Aim of the task: Report the count of lines containing the word "Аккумуляторные" in these records, with no other text.

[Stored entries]
= = =

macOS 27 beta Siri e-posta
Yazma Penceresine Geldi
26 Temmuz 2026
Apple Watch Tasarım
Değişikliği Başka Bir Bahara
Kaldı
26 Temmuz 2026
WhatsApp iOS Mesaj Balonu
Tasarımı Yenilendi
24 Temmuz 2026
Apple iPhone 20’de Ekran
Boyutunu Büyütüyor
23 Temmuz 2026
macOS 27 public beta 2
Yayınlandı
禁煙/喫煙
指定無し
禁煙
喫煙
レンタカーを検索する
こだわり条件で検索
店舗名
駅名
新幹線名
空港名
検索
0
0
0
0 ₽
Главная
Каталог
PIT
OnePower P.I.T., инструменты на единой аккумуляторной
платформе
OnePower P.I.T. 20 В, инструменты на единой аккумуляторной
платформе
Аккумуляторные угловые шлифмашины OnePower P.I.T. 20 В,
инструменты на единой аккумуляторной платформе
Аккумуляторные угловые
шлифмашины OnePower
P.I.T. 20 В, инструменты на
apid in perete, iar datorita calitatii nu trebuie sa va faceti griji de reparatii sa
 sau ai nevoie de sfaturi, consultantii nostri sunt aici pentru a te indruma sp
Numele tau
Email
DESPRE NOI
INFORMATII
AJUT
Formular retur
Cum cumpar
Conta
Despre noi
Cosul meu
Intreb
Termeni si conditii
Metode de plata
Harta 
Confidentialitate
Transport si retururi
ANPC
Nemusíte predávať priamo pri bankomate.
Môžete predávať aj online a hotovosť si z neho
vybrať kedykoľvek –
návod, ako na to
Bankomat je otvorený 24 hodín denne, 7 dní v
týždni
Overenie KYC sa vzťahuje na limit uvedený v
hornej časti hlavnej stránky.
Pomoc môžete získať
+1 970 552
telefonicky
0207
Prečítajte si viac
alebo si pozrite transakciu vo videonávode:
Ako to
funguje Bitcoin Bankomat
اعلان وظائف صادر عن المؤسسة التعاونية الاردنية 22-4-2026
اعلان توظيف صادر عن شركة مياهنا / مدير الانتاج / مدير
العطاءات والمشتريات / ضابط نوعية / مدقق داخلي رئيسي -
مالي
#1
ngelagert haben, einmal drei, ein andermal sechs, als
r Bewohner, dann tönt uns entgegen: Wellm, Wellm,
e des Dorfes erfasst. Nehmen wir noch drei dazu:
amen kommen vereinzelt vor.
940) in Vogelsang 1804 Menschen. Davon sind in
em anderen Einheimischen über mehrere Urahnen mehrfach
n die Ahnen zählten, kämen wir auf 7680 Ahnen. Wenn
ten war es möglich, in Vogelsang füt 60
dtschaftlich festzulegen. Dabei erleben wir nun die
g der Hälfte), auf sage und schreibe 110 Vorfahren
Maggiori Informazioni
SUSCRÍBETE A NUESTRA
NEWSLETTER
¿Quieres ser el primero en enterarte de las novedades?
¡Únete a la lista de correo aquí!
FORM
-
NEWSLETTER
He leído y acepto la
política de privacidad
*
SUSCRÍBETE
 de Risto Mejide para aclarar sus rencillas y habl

= = =

Answer to this exercise: 2